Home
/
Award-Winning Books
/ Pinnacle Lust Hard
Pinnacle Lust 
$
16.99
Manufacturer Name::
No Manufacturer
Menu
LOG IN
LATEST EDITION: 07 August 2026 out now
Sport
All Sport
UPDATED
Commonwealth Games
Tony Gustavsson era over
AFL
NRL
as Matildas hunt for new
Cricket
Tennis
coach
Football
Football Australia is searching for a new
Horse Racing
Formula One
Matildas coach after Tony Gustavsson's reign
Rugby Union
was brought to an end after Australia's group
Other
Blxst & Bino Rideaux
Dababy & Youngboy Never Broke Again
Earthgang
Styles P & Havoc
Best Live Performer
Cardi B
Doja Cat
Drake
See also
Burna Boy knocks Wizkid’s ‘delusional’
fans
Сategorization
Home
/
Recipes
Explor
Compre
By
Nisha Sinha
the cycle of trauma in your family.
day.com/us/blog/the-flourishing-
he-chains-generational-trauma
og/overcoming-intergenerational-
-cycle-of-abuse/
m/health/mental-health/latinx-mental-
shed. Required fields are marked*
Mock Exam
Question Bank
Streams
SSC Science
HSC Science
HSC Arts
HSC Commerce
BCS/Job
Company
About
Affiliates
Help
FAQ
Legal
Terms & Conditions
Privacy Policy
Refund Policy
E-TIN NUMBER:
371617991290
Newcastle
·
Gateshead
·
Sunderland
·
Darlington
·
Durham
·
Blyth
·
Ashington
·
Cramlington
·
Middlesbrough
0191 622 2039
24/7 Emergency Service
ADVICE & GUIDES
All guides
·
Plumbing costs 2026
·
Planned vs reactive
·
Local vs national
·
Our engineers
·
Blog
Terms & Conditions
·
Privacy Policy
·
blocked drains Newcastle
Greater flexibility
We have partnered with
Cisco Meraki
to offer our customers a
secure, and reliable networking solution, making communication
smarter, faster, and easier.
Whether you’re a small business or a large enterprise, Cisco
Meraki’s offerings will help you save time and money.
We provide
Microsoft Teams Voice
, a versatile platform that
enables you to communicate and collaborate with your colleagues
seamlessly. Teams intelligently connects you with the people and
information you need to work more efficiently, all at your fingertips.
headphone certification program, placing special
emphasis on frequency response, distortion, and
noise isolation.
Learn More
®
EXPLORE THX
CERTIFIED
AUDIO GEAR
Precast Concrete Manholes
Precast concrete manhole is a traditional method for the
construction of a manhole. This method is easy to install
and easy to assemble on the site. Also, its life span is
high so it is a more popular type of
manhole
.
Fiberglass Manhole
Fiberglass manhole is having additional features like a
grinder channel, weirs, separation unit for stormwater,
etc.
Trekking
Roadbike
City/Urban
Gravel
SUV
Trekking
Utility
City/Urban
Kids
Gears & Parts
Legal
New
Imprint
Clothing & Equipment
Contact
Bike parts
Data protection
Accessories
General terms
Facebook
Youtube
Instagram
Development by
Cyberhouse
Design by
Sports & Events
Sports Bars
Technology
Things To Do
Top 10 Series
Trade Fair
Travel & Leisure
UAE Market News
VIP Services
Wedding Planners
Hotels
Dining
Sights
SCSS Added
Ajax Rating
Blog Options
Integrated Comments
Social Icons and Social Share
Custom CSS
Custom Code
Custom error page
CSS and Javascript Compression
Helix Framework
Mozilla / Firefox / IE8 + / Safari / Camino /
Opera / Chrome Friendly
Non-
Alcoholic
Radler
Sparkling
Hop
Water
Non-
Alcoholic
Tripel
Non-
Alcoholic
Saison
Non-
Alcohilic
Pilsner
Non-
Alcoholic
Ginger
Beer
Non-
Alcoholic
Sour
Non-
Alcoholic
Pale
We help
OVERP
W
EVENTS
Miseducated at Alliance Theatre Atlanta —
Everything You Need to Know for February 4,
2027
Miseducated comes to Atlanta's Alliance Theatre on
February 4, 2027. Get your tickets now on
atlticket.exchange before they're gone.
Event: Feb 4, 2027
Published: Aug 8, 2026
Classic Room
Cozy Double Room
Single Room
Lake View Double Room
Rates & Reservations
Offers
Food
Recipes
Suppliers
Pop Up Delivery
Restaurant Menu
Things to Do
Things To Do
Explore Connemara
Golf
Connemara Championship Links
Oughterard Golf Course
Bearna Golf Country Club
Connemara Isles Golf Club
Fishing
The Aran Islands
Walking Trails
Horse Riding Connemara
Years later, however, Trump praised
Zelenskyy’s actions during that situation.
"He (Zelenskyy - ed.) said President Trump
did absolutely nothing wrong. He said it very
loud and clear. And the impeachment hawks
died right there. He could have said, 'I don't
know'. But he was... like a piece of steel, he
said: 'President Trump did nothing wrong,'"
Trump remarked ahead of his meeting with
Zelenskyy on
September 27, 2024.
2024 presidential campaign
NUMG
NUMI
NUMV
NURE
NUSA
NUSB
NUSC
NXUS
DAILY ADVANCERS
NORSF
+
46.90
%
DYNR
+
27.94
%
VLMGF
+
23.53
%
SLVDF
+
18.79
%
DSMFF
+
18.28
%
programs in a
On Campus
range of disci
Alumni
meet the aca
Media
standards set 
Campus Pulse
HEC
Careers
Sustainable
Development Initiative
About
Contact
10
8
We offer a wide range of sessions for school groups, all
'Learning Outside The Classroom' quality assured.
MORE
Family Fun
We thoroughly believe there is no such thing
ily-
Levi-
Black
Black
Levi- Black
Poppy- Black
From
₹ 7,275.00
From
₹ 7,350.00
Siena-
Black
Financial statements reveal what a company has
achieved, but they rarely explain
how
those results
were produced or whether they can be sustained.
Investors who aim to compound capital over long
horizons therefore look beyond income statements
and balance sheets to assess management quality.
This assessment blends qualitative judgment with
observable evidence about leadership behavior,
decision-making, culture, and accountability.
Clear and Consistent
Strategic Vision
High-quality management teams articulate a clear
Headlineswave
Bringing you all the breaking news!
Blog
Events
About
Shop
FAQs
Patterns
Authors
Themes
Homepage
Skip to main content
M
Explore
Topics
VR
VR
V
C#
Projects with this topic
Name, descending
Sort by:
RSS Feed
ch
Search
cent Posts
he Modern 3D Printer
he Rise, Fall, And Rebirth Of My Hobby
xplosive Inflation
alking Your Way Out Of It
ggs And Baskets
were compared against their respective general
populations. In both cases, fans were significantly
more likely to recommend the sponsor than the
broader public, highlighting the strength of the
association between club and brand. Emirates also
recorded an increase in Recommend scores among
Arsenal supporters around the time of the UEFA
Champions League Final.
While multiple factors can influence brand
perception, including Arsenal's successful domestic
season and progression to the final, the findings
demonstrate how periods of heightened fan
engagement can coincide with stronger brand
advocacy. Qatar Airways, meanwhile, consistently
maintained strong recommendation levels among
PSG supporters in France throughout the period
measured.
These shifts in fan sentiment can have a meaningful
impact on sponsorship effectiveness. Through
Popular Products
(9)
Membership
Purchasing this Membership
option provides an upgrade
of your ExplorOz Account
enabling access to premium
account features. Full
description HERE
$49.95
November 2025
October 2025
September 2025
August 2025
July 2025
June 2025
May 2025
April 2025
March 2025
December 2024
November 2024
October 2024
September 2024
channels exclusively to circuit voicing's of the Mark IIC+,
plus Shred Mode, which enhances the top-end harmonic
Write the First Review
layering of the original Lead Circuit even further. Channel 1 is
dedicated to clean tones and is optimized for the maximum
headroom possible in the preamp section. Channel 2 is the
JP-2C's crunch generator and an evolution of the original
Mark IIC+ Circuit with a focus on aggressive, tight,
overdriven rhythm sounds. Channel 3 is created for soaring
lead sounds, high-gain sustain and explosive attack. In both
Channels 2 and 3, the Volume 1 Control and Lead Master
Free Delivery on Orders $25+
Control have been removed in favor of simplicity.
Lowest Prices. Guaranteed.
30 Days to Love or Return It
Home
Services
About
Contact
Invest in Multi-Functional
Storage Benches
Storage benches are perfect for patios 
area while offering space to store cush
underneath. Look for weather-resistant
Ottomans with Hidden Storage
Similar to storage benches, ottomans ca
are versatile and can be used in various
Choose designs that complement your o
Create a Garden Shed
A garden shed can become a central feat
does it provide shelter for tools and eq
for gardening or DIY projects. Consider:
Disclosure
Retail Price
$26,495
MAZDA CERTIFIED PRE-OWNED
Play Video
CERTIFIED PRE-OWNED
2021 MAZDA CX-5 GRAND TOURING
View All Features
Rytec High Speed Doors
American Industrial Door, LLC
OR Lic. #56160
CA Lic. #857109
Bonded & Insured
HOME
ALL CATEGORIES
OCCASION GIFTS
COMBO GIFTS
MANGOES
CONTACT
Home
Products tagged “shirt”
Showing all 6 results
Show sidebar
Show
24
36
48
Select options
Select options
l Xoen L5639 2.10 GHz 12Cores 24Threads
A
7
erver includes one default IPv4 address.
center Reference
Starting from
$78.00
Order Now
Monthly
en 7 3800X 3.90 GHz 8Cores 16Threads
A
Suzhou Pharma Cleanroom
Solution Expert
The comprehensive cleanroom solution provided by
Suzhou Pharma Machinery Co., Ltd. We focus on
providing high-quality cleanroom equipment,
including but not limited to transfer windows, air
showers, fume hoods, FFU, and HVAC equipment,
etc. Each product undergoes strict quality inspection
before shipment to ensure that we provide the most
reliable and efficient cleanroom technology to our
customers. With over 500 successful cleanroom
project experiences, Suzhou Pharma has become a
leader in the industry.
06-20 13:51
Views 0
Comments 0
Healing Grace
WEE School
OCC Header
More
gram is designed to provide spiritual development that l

Exercise prompt –
Whenever a line of the records holds the string "coach", pick it out and copy it.

Solution –
coach
Matildas coach after Tony Gustavsson's reign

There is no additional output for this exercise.